New York State Supreme Court Justice Margaret A. Chan. | TOUROLAW.EDU

New York State Supreme Court Justice Margaret A. Chan. | TOUROLAW.EDU

A Manhattan State Supreme Court judge has ruled that a transgender Jane Doe plaintiff can proceed with her discrimination claim against New York City based on the treatment she received when requesting that the HIV/ AIDS Services Administration (HASA) issue her a new benefits ID card correctly identifying her name and gender.

The December 2 ruling, from Justice Margaret A. Chan, raises the puzzling question of why the City Law Department did not negotiate a settlement with Doe already and is instead spending resources litigating over what appears to be a case of bureaucratic obtuseness at HASA.

According to Chan’s decision, the plaintiff, identified as male at birth in Puerto Rico, recognized her female gender identity early in life and began taking hormones and testosterone suppressants at age 12 to feminize her body. She later underwent medical and surgical procedures to transition fully, and received a New York court name-change order in March 2011.

A client of HASA, Doe applied in August 2011 to change her records and receive a new benefits card.
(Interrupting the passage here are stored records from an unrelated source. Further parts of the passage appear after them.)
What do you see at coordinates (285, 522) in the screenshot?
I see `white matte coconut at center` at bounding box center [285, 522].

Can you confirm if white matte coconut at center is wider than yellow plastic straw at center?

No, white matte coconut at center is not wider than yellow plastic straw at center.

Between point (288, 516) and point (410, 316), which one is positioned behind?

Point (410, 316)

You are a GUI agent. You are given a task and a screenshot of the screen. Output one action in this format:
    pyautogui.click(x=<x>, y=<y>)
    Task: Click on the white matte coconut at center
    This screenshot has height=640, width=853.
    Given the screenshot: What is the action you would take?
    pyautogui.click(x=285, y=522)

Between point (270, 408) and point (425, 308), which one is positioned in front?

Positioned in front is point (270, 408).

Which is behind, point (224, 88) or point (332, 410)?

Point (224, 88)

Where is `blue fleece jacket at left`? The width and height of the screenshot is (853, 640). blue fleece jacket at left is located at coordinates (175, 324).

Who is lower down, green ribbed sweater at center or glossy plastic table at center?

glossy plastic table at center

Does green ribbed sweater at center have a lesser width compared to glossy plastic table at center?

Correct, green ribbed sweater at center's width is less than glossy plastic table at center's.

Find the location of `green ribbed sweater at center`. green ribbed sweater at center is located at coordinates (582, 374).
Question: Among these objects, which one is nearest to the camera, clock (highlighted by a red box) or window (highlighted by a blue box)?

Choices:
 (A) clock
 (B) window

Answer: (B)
Her complaint relates how use of her benefits card with the wrong name and gender led to situations where she was accused of fraud or otherwise subjected to embarrassment and harassment.

When Doe presented her HASA caseworker with the court-issued name change order and a letter from her treating physician attesting to her completed gender transition, the case manager said he would pass the request for a name change on to the HRA case manager, “but could not guarantee that the request would be granted.” Regarding Doe’s request that her gender identification also be changed, the caseworker said that would not be possible without a new birth certificate.
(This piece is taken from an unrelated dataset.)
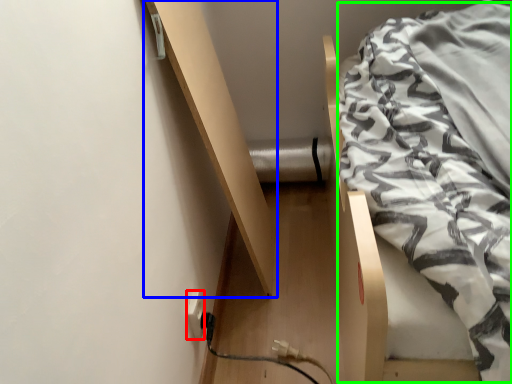 Question: Which object is the farthest from electric outlet (highlighted by a red box)? Choose among these: shelf (highlighted by a blue box) or blanket (highlighted by a green box).

Choices:
 (A) shelf
 (B) blanket

Answer: (B) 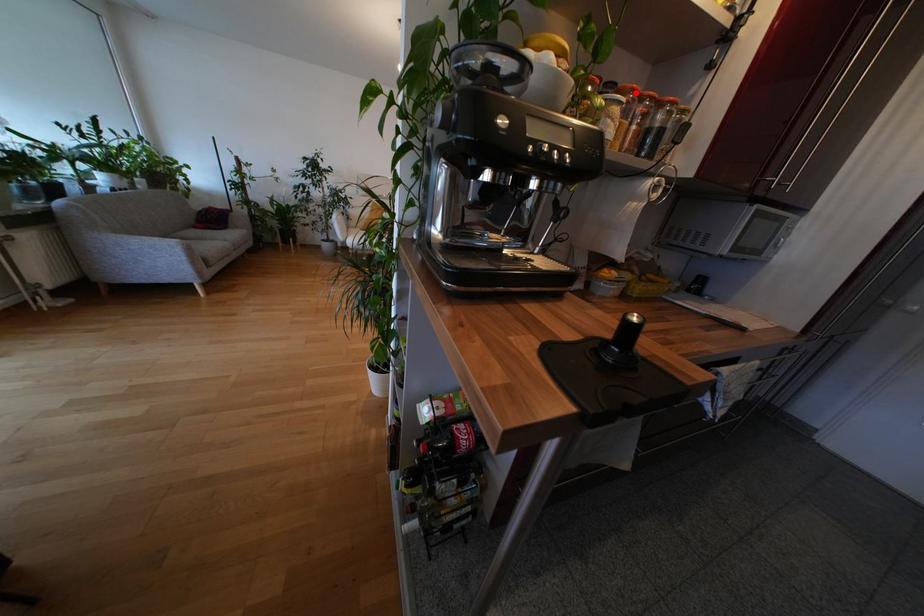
Even when Doe explained that Puerto Rico does not issue new birth certificates in gender transition cases, her caseworker, his supervisor, and the manager of the local HASA office all insisted the agency could not change its records to reflect Doe’s current gender identity without such a document. When she requested a written explanation for their refusal to help her, she was required to sign a release using her birth name, even though she no longer uses that name to transact business and finds it demeaning. Her complaint also alleges that HASA employees insisted on calling her by the male name on her ID card, despite the name-change order.

After continued advocacy, HASA eventually caved and changed the records, but Doe decided to challenge HASA’s policy of requiring birth certificates to make gender identification changes in its records, arguing that the name-change order and doctor’s certification should be sufficient. She is represented by Manhattan Legal Services attorney Daniel Pepitone.

Doe brought her lawsuit under both state human rights law and the city’s human rights ordinance, alleging gender and disability discrimination. The state law expressly forbids discrimination in providing public services because of sex or disability, while the city law goes further and specifically bars discrimination based on gender identity. Doe claims she was denied access to benefits, including immediate processing of her request to update her HASA records and issue her a new, accurate benefits card. She also claimed HASA employees violated her right to privacy by the way they treated her, because they “were speaking loudly so that others in the office were privy to plaintiff’s request and knowledge of her change of gender.”

The city responded that Doe was never actually denied benefits or services and that if she felt harassed or demeaned by HASA employees, her treatment did not “rise to the level of discrimination.”

Justice Chan noted that the city’s anti-discrimination law specifically provides that it “shall be construed liberally for the accomplishment of the uniquely broad and remedial purposes,” regardless of how similar state and federal protections would be construed.

Chan noted that though HASA’s policy of requiring a new birth certificate in order to change its records regarding a client’s gender is neutral on its face, “a claim of discrimination based on sexual orientation can be stated where a facially neutral policy or practice has a disparate impact on a protected group.” Noting evidence to support Doe’s claim that Puerto Rico does not issue new birth certificates after a gender transition, Chan found that this obstacle meant the plaintiff has hampered access to benefits for which she is eligible.

“Thus, while HASA’s policy appears to be equal across the board, its practical impact for the transgender community is not,” Chan wrote.

The judge, contradicting the city’s argument, also found that the way HASA employees treated Doe was “not a light matter.” Their actions, she wrote, were “laden with discriminatory intent,” since they knew based on her documentation that she had transitioned and “yet did not treat her accordingly or appropriately.”

Chan concluded, “It cannot be said that plaintiff felt demeaned for any reason other than abject discriminatory reasons,” and rejected the city’s motion to dismiss the case.

The burden on the city is now to show that it is somehow necessary to insist on a new birth certificate to make a change in gender in HASA records and identification documents, even when a client has presented both medical evidence and a court-ordered name change document. If Doe’s medical evidence was sufficient for the court to order a name change, it’s hard to imagine an argument HASA can make to justify why such evidence is not also enough for its purposes.

Chan’s opinion may wake up the City Law Department to negotiate a settlement with Doe and to advise HASA to change its policy.